第355話


 乗っ取られた管理人は飛び掛かるのと同時に、両方の掌から黒い水の球体を生み出し投げつける。真正面から軌道を変えずに飛んでくるだけだったため、生み出した剣で簡単に弾き飛ばす。


「うぅ……。ああががああががあがががああ」


 両手から黒い水が離れた瞬間に管理人はまた苦しみだしその場でうずくまる。隙だらけになったそれにカイは一瞬で近づき蹴り上げて宙に浮いたところで殴りつけ遠くに飛ばす。


 しばらくのあいだ地面を転がっていた管理人は勢いがなくなると起き上がり、虚ろな眼でカイのことを見つめるとゆっくりと歩きだし、だんだんと速度を上げついには走り出す。


 近づき手を伸ばしてきたところで、カイはその手を軽々と弾き一歩踏み込み管理人の体を蒼炎で包み込み凍り付かせる。蒼炎が消えるのを待って剣で切りつけるが刃は通らずはじき返されてしまう。


「ア、アアアァァアアアア!」


 氷の中にいて確実に凍り付いているはずだというのに、その氷を砕いて掴んで来ようとしたため腕を切りつけて後ろに下がるカイ。傷ついた管理人だったが、その傷は再生するように瞬時に塞がる。


「マ、マリョク……。マリョク!!マリョク?マ、ママ、マ」


 喋るだけ喋ると下を向いてしばらく佇む。そのまま動かなかったため近づいたカイは再度切りつけると今度は切りつけることができずに弾かれてしまう。

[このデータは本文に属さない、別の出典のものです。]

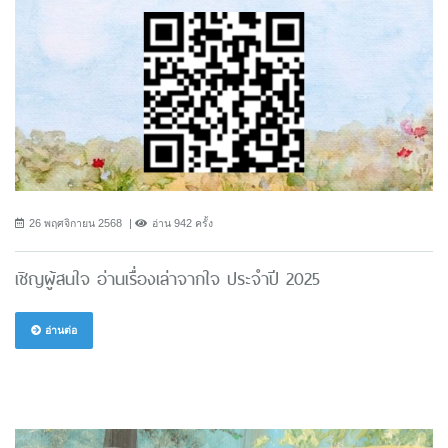
26 พฤศจิกายน 2568
อ่าน 942 ครั้ง
เชิญผู้สนใจ อ่านเรื่องเล่าจากใจ ประจำปี 2025
อ่านต่อ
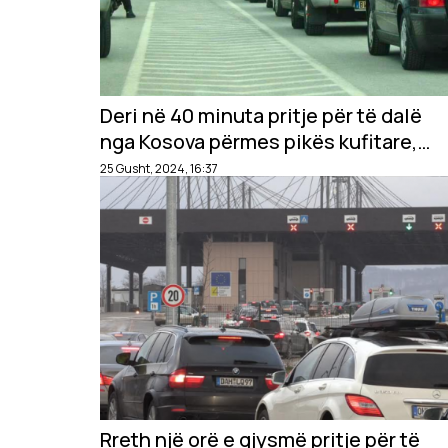
Deri në 40 minuta pritje për të dalë
nga Kosova përmes pikës kufitare,
Dheu i Bardhë
25 Gusht, 2024, 16:37
Rreth një orë e gjysmë pritje për të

 そのため剣を消し、拳に炎を纏わせ殴りつけ衝撃で遠く殴り飛ばす。管理人の皮膚はかなり固くなっており、衝撃が返ってきたことによる痛みで顔を歪ませる。それも一瞬ですぐに表情を戻し管理人を睨みつける。


「ア?アア?アウ?!マりょく……。……まリョク。マリョク……。魔力!!」

「!?やっぱり意識を乗っ取られたんだ!」


 地面に倒れていたが「魔力!」と大声で言うと同時に腕の力だけで跳ね起き、不気味な笑みでカイに向け駆け出す。

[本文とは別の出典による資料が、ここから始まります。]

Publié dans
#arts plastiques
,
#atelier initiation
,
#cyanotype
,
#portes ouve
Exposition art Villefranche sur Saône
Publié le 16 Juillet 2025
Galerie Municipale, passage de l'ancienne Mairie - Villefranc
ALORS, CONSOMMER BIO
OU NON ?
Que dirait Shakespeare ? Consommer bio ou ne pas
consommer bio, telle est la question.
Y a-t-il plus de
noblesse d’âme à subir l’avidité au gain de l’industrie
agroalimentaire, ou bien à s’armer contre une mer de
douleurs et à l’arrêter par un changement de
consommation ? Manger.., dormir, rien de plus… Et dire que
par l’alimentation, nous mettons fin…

「魔力魔力魔力魔力魔力魔力魔力魔力魔力魔力魔力魔力魔力魔力魔力魔力魔力魔力!!!くれぇぇええええ! !!!」


『魔力を奪い取る』それしか考えていることにないのか、動きはとても単調で突進しかしてこないため対処は簡単だった。だが攻撃が通らず、剣が通ってもすぐに傷が再生し、弾かれた瞬間に蹴りを入れれば固くなっており逆にカイにダメージが入る。


「かった……。痛いなぁ」

「アアアアア!!!」


 苦しそうな叫び声を上げながら突進してくると、先程までとは違い体から炎は噴き出す。

 その状態でカイは蒼炎を纏って殴れば、噴き出していた炎がだんだんと蒼炎に変わっていき体を凍り付かせる。最初と違い体の中から噴き出していた炎を伝って凍り付かせたため体の中から凍り付いていた。その氷を砕けばいいとすぐに鼓拳を伸ばすが、それが届くことはなかった。


「ア、アア。あああ。ヨウやクわかって来た。ウ、ウォオオオオオオオ!!」


 氷の中から片腕だけが出てきて攻撃を受け止められすぐに追撃しようとしたが、氷の中にある口が突然動いたため警戒して後ろに下がる。

 すると氷は砕かれちょうど尾骶骨のところから動物、キツネの尻尾を模した炎が3本出てくる。それが体を包み込み表面についていた霜を全て蒸発させる。

 包み込んでいた炎がゆっくりと開いていき、元に戻ると尻尾が消える。


「……いい気分だ。これが超越した存在の体。ハッ、馬鹿らしくなる。我がしてきたことは全て無駄だった、というわけか。…まぁ良い。この体を使い支配すればいいだけ」


 とても低く呟かれた言葉に背筋に冷たい物が走りながら睨み続けるカイは一瞬たりとも視線を外していなかった。

 瞬きもしていなかったはずなのに次の瞬間に視界から管理人がいなくなる。


「カイよ」


 後ろから聞こえてきた声に恐怖を浮かべながら反射で氷柱を生み出し、後ろにいる存在に向けて攻撃を仕掛ける。だがその攻撃は空振りし当たることはなかった。


「お主以上の強者は始まりの王以外にいないだろう。あやつに通用するかお前で腕試しをさせてもらおう」


 カイは目の前から強い衝撃を受け、気づいた時には地面を倒れていた。